» What you need to do: At the line with "Image resolution: width=599", start copying; carry on through the last line of the material below, exactly as written, and stop there.

» Excerpted records:
○ ○ ○ ○
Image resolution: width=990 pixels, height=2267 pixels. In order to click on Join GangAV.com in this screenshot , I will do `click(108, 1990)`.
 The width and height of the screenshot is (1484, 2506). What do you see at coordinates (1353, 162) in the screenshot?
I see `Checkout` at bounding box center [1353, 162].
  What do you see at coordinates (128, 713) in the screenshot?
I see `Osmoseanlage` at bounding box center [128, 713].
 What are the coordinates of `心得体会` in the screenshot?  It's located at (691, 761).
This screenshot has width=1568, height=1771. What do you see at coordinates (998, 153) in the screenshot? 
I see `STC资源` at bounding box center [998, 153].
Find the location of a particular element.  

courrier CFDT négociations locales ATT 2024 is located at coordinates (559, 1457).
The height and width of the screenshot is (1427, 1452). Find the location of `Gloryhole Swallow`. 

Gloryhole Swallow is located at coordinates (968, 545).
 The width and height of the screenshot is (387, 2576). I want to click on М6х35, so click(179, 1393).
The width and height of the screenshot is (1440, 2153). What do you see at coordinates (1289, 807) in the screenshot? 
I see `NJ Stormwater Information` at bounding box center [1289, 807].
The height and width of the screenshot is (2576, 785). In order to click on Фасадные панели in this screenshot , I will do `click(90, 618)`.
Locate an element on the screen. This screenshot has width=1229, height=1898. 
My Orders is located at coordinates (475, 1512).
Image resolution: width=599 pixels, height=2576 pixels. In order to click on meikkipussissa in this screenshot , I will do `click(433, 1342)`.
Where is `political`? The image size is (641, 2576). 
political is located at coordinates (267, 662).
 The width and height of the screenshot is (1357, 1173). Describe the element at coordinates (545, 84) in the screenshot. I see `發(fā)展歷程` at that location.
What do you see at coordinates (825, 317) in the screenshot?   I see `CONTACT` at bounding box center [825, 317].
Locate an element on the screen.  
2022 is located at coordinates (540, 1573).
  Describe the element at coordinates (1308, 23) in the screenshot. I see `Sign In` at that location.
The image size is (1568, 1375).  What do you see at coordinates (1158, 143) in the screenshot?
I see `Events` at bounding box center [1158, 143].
○ ○ ○ ○
» Task output:
Image resolution: width=599 pixels, height=2576 pixels. In order to click on meikkipussissa in this screenshot , I will do `click(433, 1342)`.
Where is `political`? The image size is (641, 2576). 
political is located at coordinates (267, 662).
 The width and height of the screenshot is (1357, 1173). Describe the element at coordinates (545, 84) in the screenshot. I see `發(fā)展歷程` at that location.
What do you see at coordinates (825, 317) in the screenshot?   I see `CONTACT` at bounding box center [825, 317].
Locate an element on the screen.  
2022 is located at coordinates (540, 1573).
  Describe the element at coordinates (1308, 23) in the screenshot. I see `Sign In` at that location.
The image size is (1568, 1375).  What do you see at coordinates (1158, 143) in the screenshot?
I see `Events` at bounding box center [1158, 143].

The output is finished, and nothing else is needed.